___ THE RECORDS ___

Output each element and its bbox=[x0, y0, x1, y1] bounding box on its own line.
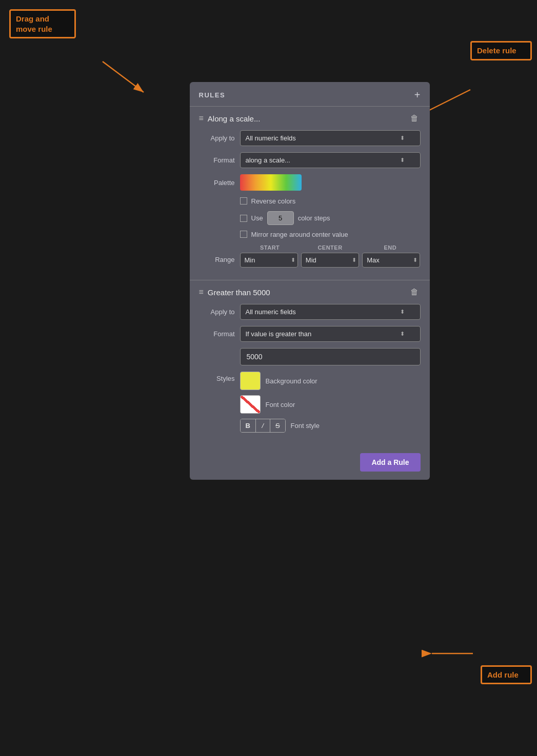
rules-header: RULES + bbox=[190, 82, 430, 107]
add-rule-callout: Add rule bbox=[481, 665, 532, 685]
rule-2-format-select-wrap: If value is greater than ⬍ bbox=[240, 326, 421, 342]
strikethrough-button[interactable]: S bbox=[270, 419, 285, 432]
chevron-down-icon: ⬍ bbox=[291, 257, 295, 263]
font-color-item: Font color bbox=[240, 395, 320, 414]
rule-1-format-value: along a scale... bbox=[246, 156, 290, 164]
add-a-rule-button[interactable]: Add a Rule bbox=[360, 453, 420, 472]
rule-1-apply-to-row: Apply to All numeric fields ⬍ bbox=[199, 130, 421, 146]
chevron-down-icon: ⬍ bbox=[400, 157, 405, 164]
rule-2-format-row: Format If value is greater than ⬍ bbox=[199, 326, 421, 342]
rule-2-name: Greater than 5000 bbox=[208, 288, 270, 297]
chevron-down-icon: ⬍ bbox=[400, 309, 405, 315]
range-end-value: Max bbox=[367, 256, 380, 264]
styles-label: Styles bbox=[199, 372, 235, 382]
font-style-label: Font style bbox=[291, 422, 320, 430]
range-center-select[interactable]: Mid ⬍ bbox=[301, 253, 359, 268]
color-steps-row: Use color steps bbox=[240, 211, 421, 225]
rule-2-apply-to-select[interactable]: All numeric fields ⬍ bbox=[240, 304, 421, 320]
color-steps-input[interactable] bbox=[267, 211, 294, 225]
mirror-range-label: Mirror range around center value bbox=[251, 230, 348, 239]
reverse-colors-label: Reverse colors bbox=[251, 197, 296, 206]
mirror-range-checkbox[interactable] bbox=[240, 231, 247, 238]
rule-1-apply-to-select-wrap: All numeric fields ⬍ bbox=[240, 130, 421, 146]
rule-2-apply-to-label: Apply to bbox=[199, 308, 235, 316]
font-style-buttons: B / S bbox=[240, 419, 286, 433]
threshold-row bbox=[199, 348, 421, 365]
rule-1-format-row: Format along a scale... ⬍ bbox=[199, 152, 421, 168]
bg-color-label: Background color bbox=[266, 377, 317, 385]
rule-2-apply-to-row: Apply to All numeric fields ⬍ bbox=[199, 304, 421, 320]
font-style-item: B / S Font style bbox=[240, 419, 320, 433]
bold-button[interactable]: B bbox=[241, 419, 256, 432]
color-steps-checkbox[interactable] bbox=[240, 215, 247, 222]
use-label: Use bbox=[251, 214, 263, 222]
rule-2-section: ≡ Greater than 5000 🗑 Apply to All numer… bbox=[190, 280, 430, 445]
rule-1-name: Along a scale... bbox=[208, 114, 261, 123]
font-color-label: Font color bbox=[266, 401, 295, 408]
rules-title: RULES bbox=[199, 91, 226, 99]
styles-options: Background color Font color B / S Font s… bbox=[240, 372, 320, 433]
rule-1-header: ≡ Along a scale... 🗑 bbox=[199, 114, 421, 123]
bg-color-item: Background color bbox=[240, 372, 320, 390]
range-headers: START CENTER END bbox=[240, 244, 421, 251]
rule-2-format-label: Format bbox=[199, 330, 235, 338]
drag-handle-1[interactable]: ≡ bbox=[199, 114, 204, 123]
color-steps-label: color steps bbox=[298, 214, 330, 222]
rule-2-apply-to-select-wrap: All numeric fields ⬍ bbox=[240, 304, 421, 320]
delete-rule-1-button[interactable]: 🗑 bbox=[408, 114, 421, 123]
palette-bar[interactable] bbox=[240, 174, 302, 191]
rule-1-header-left: ≡ Along a scale... bbox=[199, 114, 261, 123]
rule-1-section: ≡ Along a scale... 🗑 Apply to All numeri… bbox=[190, 107, 430, 280]
chevron-down-icon: ⬍ bbox=[400, 135, 405, 141]
threshold-input[interactable] bbox=[240, 348, 421, 365]
rule-2-apply-to-value: All numeric fields bbox=[246, 308, 296, 316]
panel-footer: Add a Rule bbox=[190, 445, 430, 480]
rule-2-header: ≡ Greater than 5000 🗑 bbox=[199, 288, 421, 297]
delete-rule-2-button[interactable]: 🗑 bbox=[408, 288, 421, 297]
rule-2-header-left: ≡ Greater than 5000 bbox=[199, 288, 270, 297]
range-dropdowns: Min ⬍ Mid ⬍ Max ⬍ bbox=[240, 253, 421, 268]
rule-1-format-select-wrap: along a scale... ⬍ bbox=[240, 152, 421, 168]
rule-1-format-label: Format bbox=[199, 156, 235, 164]
rule-2-format-value: If value is greater than bbox=[246, 330, 312, 338]
reverse-colors-row: Reverse colors bbox=[240, 197, 421, 206]
rule-1-apply-to-select[interactable]: All numeric fields ⬍ bbox=[240, 130, 421, 146]
range-end-select[interactable]: Max ⬍ bbox=[362, 253, 420, 268]
chevron-down-icon: ⬍ bbox=[413, 257, 417, 263]
range-center-value: Mid bbox=[306, 256, 316, 264]
range-start-value: Min bbox=[245, 256, 255, 264]
rule-1-palette-label: Palette bbox=[199, 179, 235, 187]
range-center-header: CENTER bbox=[300, 244, 360, 251]
range-end-header: END bbox=[360, 244, 420, 251]
styles-row: Styles Background color Font color B / bbox=[199, 372, 421, 433]
rule-2-format-select[interactable]: If value is greater than ⬍ bbox=[240, 326, 421, 342]
italic-button[interactable]: / bbox=[256, 419, 270, 432]
range-start-select[interactable]: Min ⬍ bbox=[240, 253, 298, 268]
mirror-range-row: Mirror range around center value bbox=[240, 230, 421, 239]
range-start-header: START bbox=[240, 244, 300, 251]
chevron-down-icon: ⬍ bbox=[352, 257, 356, 263]
reverse-colors-checkbox[interactable] bbox=[240, 197, 247, 205]
drag-arrow bbox=[62, 41, 164, 133]
add-arrow bbox=[422, 638, 483, 669]
rule-1-apply-to-label: Apply to bbox=[199, 134, 235, 142]
font-color-swatch[interactable] bbox=[240, 395, 261, 414]
chevron-down-icon: ⬍ bbox=[400, 331, 405, 337]
range-label: Range bbox=[199, 244, 235, 263]
threshold-input-wrap bbox=[240, 348, 421, 365]
range-row: Range START CENTER END Min ⬍ Mid ⬍ bbox=[199, 244, 421, 268]
drag-move-callout: Drag and move rule bbox=[9, 9, 76, 38]
rule-1-format-select[interactable]: along a scale... ⬍ bbox=[240, 152, 421, 168]
bg-color-swatch[interactable] bbox=[240, 372, 261, 390]
rules-panel: RULES + ≡ Along a scale... 🗑 Apply to Al… bbox=[190, 82, 430, 480]
delete-rule-callout: Delete rule bbox=[470, 41, 532, 60]
add-rule-icon[interactable]: + bbox=[414, 89, 421, 101]
rule-1-palette-row: Palette bbox=[199, 174, 421, 191]
range-section: START CENTER END Min ⬍ Mid ⬍ Max ⬍ bbox=[240, 244, 421, 268]
rule-1-apply-to-value: All numeric fields bbox=[246, 134, 296, 142]
drag-handle-2[interactable]: ≡ bbox=[199, 288, 204, 297]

___

WHAT IS NEEDED:
Copy out every line of the data exactly, leaving the images behind.

FINISHED TASK:
Output each element and its bbox=[x0, y0, x1, y1] bounding box on its own line.
rules-header: RULES + bbox=[190, 82, 430, 107]
add-rule-callout: Add rule bbox=[481, 665, 532, 685]
rule-2-format-select-wrap: If value is greater than ⬍ bbox=[240, 326, 421, 342]
strikethrough-button[interactable]: S bbox=[270, 419, 285, 432]
chevron-down-icon: ⬍ bbox=[291, 257, 295, 263]
font-color-item: Font color bbox=[240, 395, 320, 414]
rule-1-format-value: along a scale... bbox=[246, 156, 290, 164]
add-a-rule-button[interactable]: Add a Rule bbox=[360, 453, 420, 472]
rule-1-apply-to-row: Apply to All numeric fields ⬍ bbox=[199, 130, 421, 146]
chevron-down-icon: ⬍ bbox=[400, 157, 405, 164]
rule-2-format-row: Format If value is greater than ⬍ bbox=[199, 326, 421, 342]
rule-2-name: Greater than 5000 bbox=[208, 288, 270, 297]
chevron-down-icon: ⬍ bbox=[400, 309, 405, 315]
range-end-value: Max bbox=[367, 256, 380, 264]
styles-label: Styles bbox=[199, 372, 235, 382]
font-style-label: Font style bbox=[291, 422, 320, 430]
range-center-select[interactable]: Mid ⬍ bbox=[301, 253, 359, 268]
color-steps-row: Use color steps bbox=[240, 211, 421, 225]
rule-2-apply-to-select[interactable]: All numeric fields ⬍ bbox=[240, 304, 421, 320]
color-steps-input[interactable] bbox=[267, 211, 294, 225]
mirror-range-label: Mirror range around center value bbox=[251, 230, 348, 239]
reverse-colors-label: Reverse colors bbox=[251, 197, 296, 206]
mirror-range-checkbox[interactable] bbox=[240, 231, 247, 238]
rule-1-apply-to-select-wrap: All numeric fields ⬍ bbox=[240, 130, 421, 146]
rule-2-apply-to-label: Apply to bbox=[199, 308, 235, 316]
font-style-buttons: B / S bbox=[240, 419, 286, 433]
threshold-row bbox=[199, 348, 421, 365]
rule-1-format-row: Format along a scale... ⬍ bbox=[199, 152, 421, 168]
bg-color-label: Background color bbox=[266, 377, 317, 385]
rule-2-apply-to-row: Apply to All numeric fields ⬍ bbox=[199, 304, 421, 320]
font-style-item: B / S Font style bbox=[240, 419, 320, 433]
bold-button[interactable]: B bbox=[241, 419, 256, 432]
color-steps-checkbox[interactable] bbox=[240, 215, 247, 222]
use-label: Use bbox=[251, 214, 263, 222]
rule-2-section: ≡ Greater than 5000 🗑 Apply to All numer… bbox=[190, 280, 430, 445]
rule-1-name: Along a scale... bbox=[208, 114, 261, 123]
font-color-label: Font color bbox=[266, 401, 295, 408]
rules-title: RULES bbox=[199, 91, 226, 99]
styles-options: Background color Font color B / S Font s… bbox=[240, 372, 320, 433]
rule-1-header: ≡ Along a scale... 🗑 bbox=[199, 114, 421, 123]
bg-color-item: Background color bbox=[240, 372, 320, 390]
range-headers: START CENTER END bbox=[240, 244, 421, 251]
rule-2-format-label: Format bbox=[199, 330, 235, 338]
drag-handle-1[interactable]: ≡ bbox=[199, 114, 204, 123]
color-steps-label: color steps bbox=[298, 214, 330, 222]
rule-2-apply-to-select-wrap: All numeric fields ⬍ bbox=[240, 304, 421, 320]
delete-rule-1-button[interactable]: 🗑 bbox=[408, 114, 421, 123]
palette-bar[interactable] bbox=[240, 174, 302, 191]
rule-1-header-left: ≡ Along a scale... bbox=[199, 114, 261, 123]
rule-1-section: ≡ Along a scale... 🗑 Apply to All numeri… bbox=[190, 107, 430, 280]
chevron-down-icon: ⬍ bbox=[400, 135, 405, 141]
threshold-input[interactable] bbox=[240, 348, 421, 365]
rule-2-apply-to-value: All numeric fields bbox=[246, 308, 296, 316]
panel-footer: Add a Rule bbox=[190, 445, 430, 480]
rule-2-header: ≡ Greater than 5000 🗑 bbox=[199, 288, 421, 297]
delete-rule-2-button[interactable]: 🗑 bbox=[408, 288, 421, 297]
rule-2-header-left: ≡ Greater than 5000 bbox=[199, 288, 270, 297]
range-dropdowns: Min ⬍ Mid ⬍ Max ⬍ bbox=[240, 253, 421, 268]
rule-1-format-select-wrap: along a scale... ⬍ bbox=[240, 152, 421, 168]
rule-1-format-label: Format bbox=[199, 156, 235, 164]
rule-2-format-value: If value is greater than bbox=[246, 330, 312, 338]
reverse-colors-row: Reverse colors bbox=[240, 197, 421, 206]
rule-1-apply-to-select[interactable]: All numeric fields ⬍ bbox=[240, 130, 421, 146]
range-end-select[interactable]: Max ⬍ bbox=[362, 253, 420, 268]
chevron-down-icon: ⬍ bbox=[413, 257, 417, 263]
range-center-value: Mid bbox=[306, 256, 316, 264]
range-start-value: Min bbox=[245, 256, 255, 264]
rule-1-palette-label: Palette bbox=[199, 179, 235, 187]
range-center-header: CENTER bbox=[300, 244, 360, 251]
range-end-header: END bbox=[360, 244, 420, 251]
styles-row: Styles Background color Font color B / bbox=[199, 372, 421, 433]
rule-2-format-select[interactable]: If value is greater than ⬍ bbox=[240, 326, 421, 342]
italic-button[interactable]: / bbox=[256, 419, 270, 432]
range-start-select[interactable]: Min ⬍ bbox=[240, 253, 298, 268]
mirror-range-row: Mirror range around center value bbox=[240, 230, 421, 239]
range-start-header: START bbox=[240, 244, 300, 251]
chevron-down-icon: ⬍ bbox=[352, 257, 356, 263]
reverse-colors-checkbox[interactable] bbox=[240, 197, 247, 205]
drag-arrow bbox=[62, 41, 164, 133]
add-arrow bbox=[422, 638, 483, 669]
rule-1-apply-to-label: Apply to bbox=[199, 134, 235, 142]
font-color-swatch[interactable] bbox=[240, 395, 261, 414]
chevron-down-icon: ⬍ bbox=[400, 331, 405, 337]
range-label: Range bbox=[199, 244, 235, 263]
threshold-input-wrap bbox=[240, 348, 421, 365]
range-row: Range START CENTER END Min ⬍ Mid ⬍ bbox=[199, 244, 421, 268]
drag-move-callout: Drag and move rule bbox=[9, 9, 76, 38]
rule-1-format-select[interactable]: along a scale... ⬍ bbox=[240, 152, 421, 168]
bg-color-swatch[interactable] bbox=[240, 372, 261, 390]
rules-panel: RULES + ≡ Along a scale... 🗑 Apply to Al… bbox=[190, 82, 430, 480]
delete-rule-callout: Delete rule bbox=[470, 41, 532, 60]
add-rule-icon[interactable]: + bbox=[414, 89, 421, 101]
rule-1-palette-row: Palette bbox=[199, 174, 421, 191]
range-section: START CENTER END Min ⬍ Mid ⬍ Max ⬍ bbox=[240, 244, 421, 268]
rule-1-apply-to-value: All numeric fields bbox=[246, 134, 296, 142]
drag-handle-2[interactable]: ≡ bbox=[199, 288, 204, 297]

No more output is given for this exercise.